Those requirements, in conjunction with existing audit trail
requirements, should enable the Commission and self-regulatory
organizations to track any eligible order from time of placement to
allocation of fills. At time of placement, the order would be
identified on order tickets. These order tickets would be timestamped
upon receipt of the order. The order executions would be identified on
exchange trade registers by, among other things, both time and price.
The order tickets would be timestamped again to identify time of report
of execution. The trading cards and/or order tickets would reflect the
terms of the order executions. The subsequent allocation of the fills
would be maintained on FCM and exchange records. Where it is the
exchange's practice to do so, the allocation of the fills to specific
customer accounts would be reflected on the exchange's final trade
register. The order would be identified on confirmation statements sent
to the owner of the account. Thus, an auditor could determine, among
other things, the size and time of initial order placement, the times
and prices of executions, the identities of accounts to which the fills
were allocated, and the prices and quantities of the fills allocated
thereto.
The Commission encourages commenters to address the appropriateness
of the balance being struck by this reproposal between protection of
sophisticated market participants and regulatory reform. Additionally,
the Commission encourages commenters to address the proposition that
the relief being proposed herein, through an amendment to the
Commission's recordkeeping requirements, might be achievable to some
extent through enhanced customer disclosure and reliance on the account
managers' fiduciary responsibility.
IV. Other Matters
A. Regulatory Flexibility Act
The Regulatory Flexibility Act (``RFA''), 5 U.S.C. 601 et. seq.,
requires that agencies, in proposing rules, consider the impact of
those rules on small businesses. The Commission has previously
determined that contract markets,\79\ futures commission merchants,\80\
registered commodity pool operators,\81\ and large traders \82\ are not
``small entities'' for purposes of the Regulatory Flexibility Act.

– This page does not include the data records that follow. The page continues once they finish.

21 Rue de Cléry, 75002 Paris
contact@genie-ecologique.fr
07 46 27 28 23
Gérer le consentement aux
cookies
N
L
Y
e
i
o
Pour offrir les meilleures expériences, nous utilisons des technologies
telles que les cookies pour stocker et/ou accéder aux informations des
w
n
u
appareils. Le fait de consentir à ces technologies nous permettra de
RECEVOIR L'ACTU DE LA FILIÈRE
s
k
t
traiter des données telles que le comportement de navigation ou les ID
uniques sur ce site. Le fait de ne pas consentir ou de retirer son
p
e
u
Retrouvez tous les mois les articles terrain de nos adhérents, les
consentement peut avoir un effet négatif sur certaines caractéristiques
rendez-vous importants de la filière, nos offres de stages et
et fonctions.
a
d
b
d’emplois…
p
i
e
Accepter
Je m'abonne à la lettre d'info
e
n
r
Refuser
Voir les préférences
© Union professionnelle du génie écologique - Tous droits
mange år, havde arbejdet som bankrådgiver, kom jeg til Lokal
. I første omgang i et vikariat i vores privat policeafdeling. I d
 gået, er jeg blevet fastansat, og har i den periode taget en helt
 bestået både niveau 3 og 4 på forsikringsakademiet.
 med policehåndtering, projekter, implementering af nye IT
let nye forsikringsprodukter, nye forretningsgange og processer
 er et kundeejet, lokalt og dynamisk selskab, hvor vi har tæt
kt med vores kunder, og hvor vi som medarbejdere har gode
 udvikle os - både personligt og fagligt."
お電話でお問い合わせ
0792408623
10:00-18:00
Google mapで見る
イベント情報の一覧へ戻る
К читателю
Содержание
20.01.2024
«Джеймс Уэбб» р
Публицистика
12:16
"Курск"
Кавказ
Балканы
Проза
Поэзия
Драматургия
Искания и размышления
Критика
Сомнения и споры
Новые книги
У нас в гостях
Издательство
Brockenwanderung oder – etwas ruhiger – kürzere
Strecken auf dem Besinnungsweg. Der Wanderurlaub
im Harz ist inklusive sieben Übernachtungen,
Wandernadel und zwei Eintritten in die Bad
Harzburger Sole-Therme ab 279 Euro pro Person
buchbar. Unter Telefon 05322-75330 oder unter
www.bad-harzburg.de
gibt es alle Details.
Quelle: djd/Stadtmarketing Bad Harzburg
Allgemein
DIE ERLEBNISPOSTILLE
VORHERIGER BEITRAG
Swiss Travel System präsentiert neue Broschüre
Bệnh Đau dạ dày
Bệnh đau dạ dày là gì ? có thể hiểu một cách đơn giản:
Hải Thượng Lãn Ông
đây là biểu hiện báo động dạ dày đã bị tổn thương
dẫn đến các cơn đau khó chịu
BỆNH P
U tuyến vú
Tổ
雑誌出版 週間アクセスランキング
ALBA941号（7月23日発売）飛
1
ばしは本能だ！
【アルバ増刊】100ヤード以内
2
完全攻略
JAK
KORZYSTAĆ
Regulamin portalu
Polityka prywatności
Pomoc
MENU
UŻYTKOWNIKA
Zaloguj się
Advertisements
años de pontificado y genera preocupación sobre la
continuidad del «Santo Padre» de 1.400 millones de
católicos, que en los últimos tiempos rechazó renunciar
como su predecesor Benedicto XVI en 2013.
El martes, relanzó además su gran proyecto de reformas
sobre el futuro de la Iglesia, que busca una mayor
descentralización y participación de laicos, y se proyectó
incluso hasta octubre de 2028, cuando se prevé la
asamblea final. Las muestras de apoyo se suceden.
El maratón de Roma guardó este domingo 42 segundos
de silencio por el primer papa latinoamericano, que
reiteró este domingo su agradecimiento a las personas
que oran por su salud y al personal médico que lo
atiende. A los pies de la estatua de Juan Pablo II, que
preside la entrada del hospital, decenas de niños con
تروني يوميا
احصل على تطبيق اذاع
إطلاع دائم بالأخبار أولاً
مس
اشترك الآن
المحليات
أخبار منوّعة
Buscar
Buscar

The
Commission has previously determined to evaluate within the context of
a particular rule proposal whether all or some commodity trading
advisors should be considered ``small entities'' for purposes of the
Regulatory Flexibility Act and, if so, to analyze the economic impact
on commodity trading advisors of any such rule at that time.\83\
Commodity trading advisors who would place eligible orders pursuant to
these procedures would do so for multiple clients and would be
participating as investment managers in more than one financial market.
Accordingly, the Commission does not believe that commodity trading
advisers should be considered ``small entities'' for purposes of this
regulation.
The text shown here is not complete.